Rose also told the Guardian that, when the play was performed in London, it was booed by audience members as a harsh putdown on a girls’ boarding school in Chelsea, where D’Urfey had stayed in 1690: “Purcell’s opera Dido and Aeneas was performed at the same school in around 1687, so it is interesting to see Purcell also involved in a play that satirised the venue of his opera and the girls who sang in it.”
The song is incomplete and had survived among legal warrants. It was completed and reconstructed by Alan Howard, chair of the Purcell Society and college associate professor of music at Selwyn College, Cambridge, and can now be performed again.
Howard said of the “highly significant” find: “This is a piece we were completely unaware of by Purcell, the major composer of that era in England. It’s almost unheard of for something like that to turn up. We would normally know about it from the published play text or a diary entry by someone who heard it in the theatre.
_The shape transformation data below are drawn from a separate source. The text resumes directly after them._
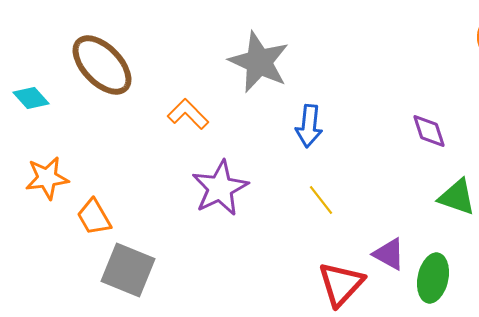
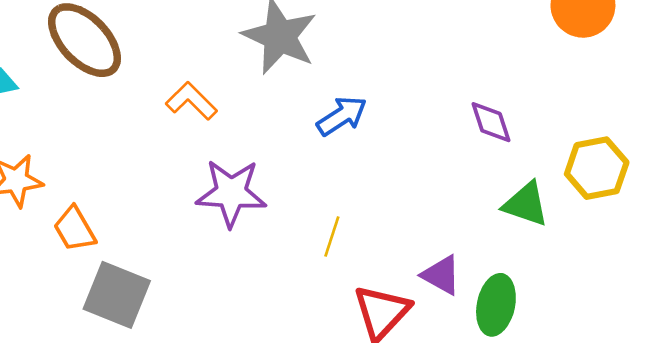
blue arrow: (309, 126) -> (342, 116), turned -129
purple star: (220, 188) -> (231, 193), turned 30
yellow line: (321, 200) -> (332, 236), moved, turned 56

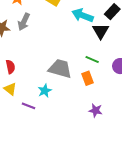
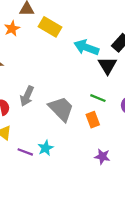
gray arrow: (24, 22) -> (27, 96), moved
gray trapezoid: (60, 69) -> (61, 109), turned 30
cyan star: (45, 91) -> (46, 148), moved

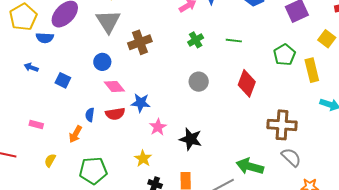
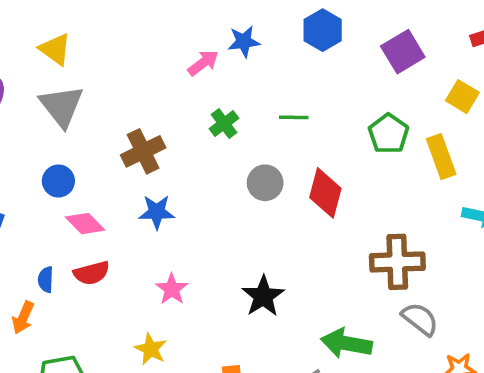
brown cross: (140, 42) -> (143, 151), moved
gray circle: (199, 82) -> (265, 183), moved
blue star: (141, 103) -> (157, 212), moved
black star: (191, 139) -> (263, 296), moved, turned 30

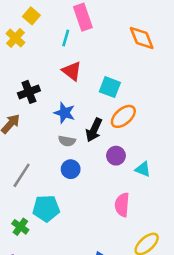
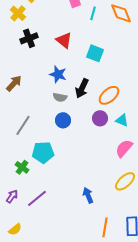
cyan line: (66, 38) -> (93, 13), moved
black cross: (29, 92) -> (29, 38), moved
orange ellipse: (123, 116) -> (109, 95), moved
purple circle: (116, 156) -> (100, 118), moved
pink semicircle: (122, 205) -> (124, 148), moved, turned 36

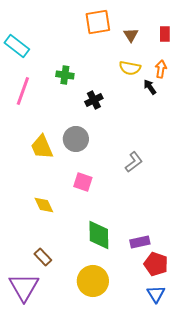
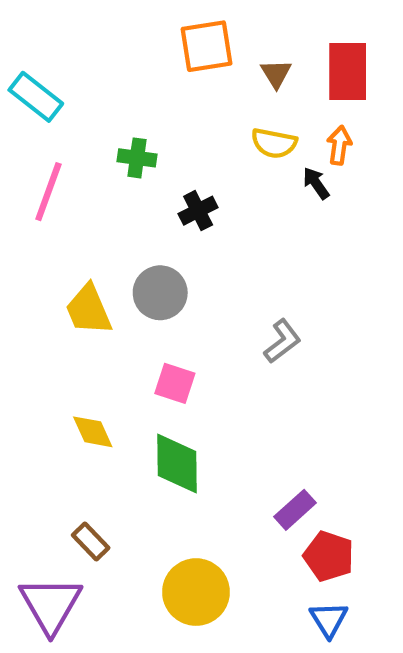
red rectangle: (165, 34) -> (348, 72), size x1.8
green diamond: (99, 235) -> (177, 463), moved
purple rectangle: (140, 242) -> (295, 510), turned -30

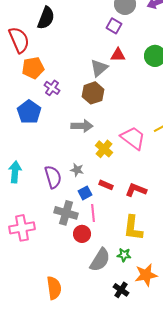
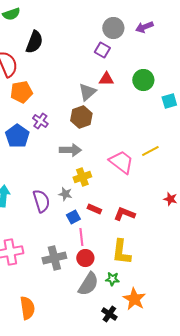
purple cross: (52, 88) -> (40, 121), moved
yellow cross: (104, 149) -> (82, 177), moved, turned 30
gray cross: (66, 213) -> (54, 258), moved, turned -30
red circle: (82, 234) -> (85, 258), moved
orange star: (146, 275) -> (134, 299), turned -30
orange semicircle: (54, 288) -> (27, 308), moved

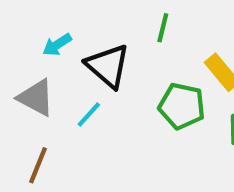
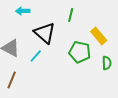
cyan arrow: (57, 45) -> (23, 11), moved, turned 32

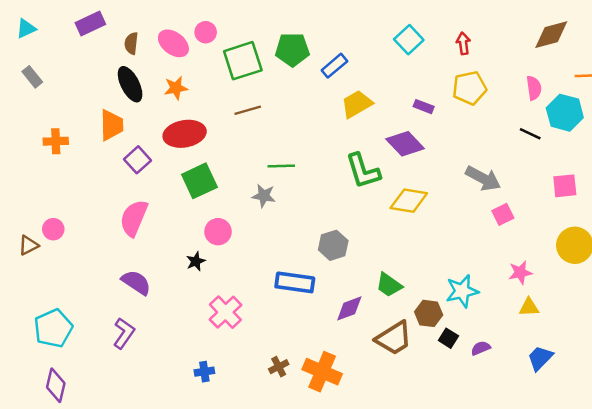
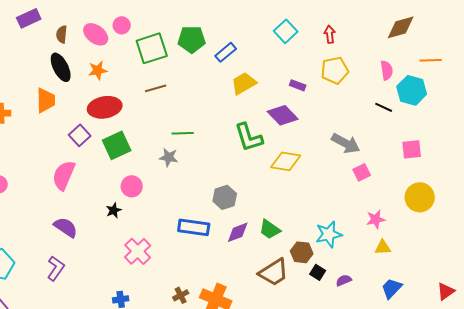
purple square: (137, 160) -> (80, 135), moved
purple diamond: (349, 308) -> (238, 232), moved

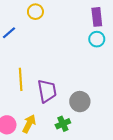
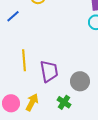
green cross: (63, 124) -> (64, 102), turned -32

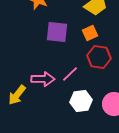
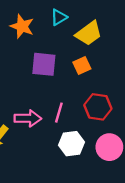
red hexagon: (99, 57) -> (98, 107), moved
pink line: (70, 74) -> (59, 113), turned -30

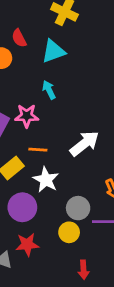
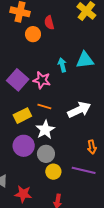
cyan triangle: (53, 51) -> (85, 60), moved
gray circle: (78, 208) -> (46, 154), moved
red star: (27, 245) -> (23, 194), moved

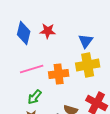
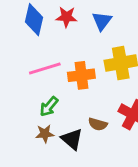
blue triangle: (86, 41) -> (102, 21), moved

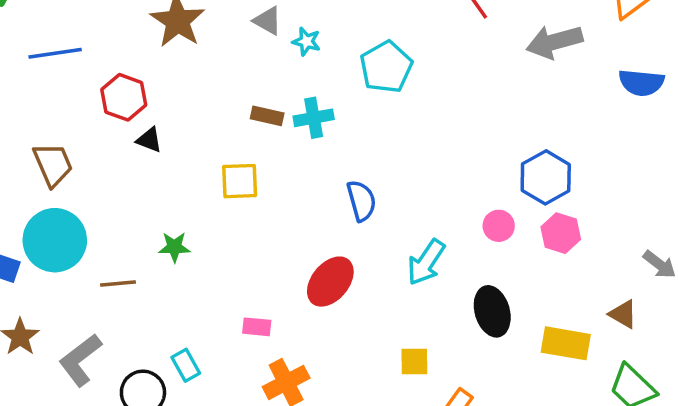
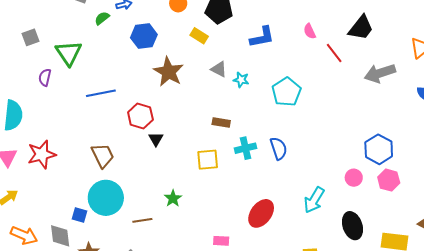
cyan cross: (314, 118) -> (245, 148), moved
black triangle: (149, 140) -> (156, 139), turned 42
blue semicircle: (361, 201) -> (279, 148), moved
green star: (174, 247) -> (173, 198), turned -30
But there’s just nothing like that.”
The keyboard manuscript contains nine pieces by Purcell and his contemporary John Blow, in different versions from those currently known.
It is bound in red leather with gold decoration, and had been repurposed around 1810, with some of the blank music staves being used as lines for the index of Thetford town council records. Rose said: “Three of the pieces by Purcell are in the composer’s own hand, recognisable for its distinctive note-shapes and musical symbols.
“They include early versions of his G minor suite. It contains many differences of keyboard texture and ornamentation, giving insights into how Purcell may have played the harpsichord.”
Digitised versions of both discoveries are being made available by the Norfolk and Worcestershire archives.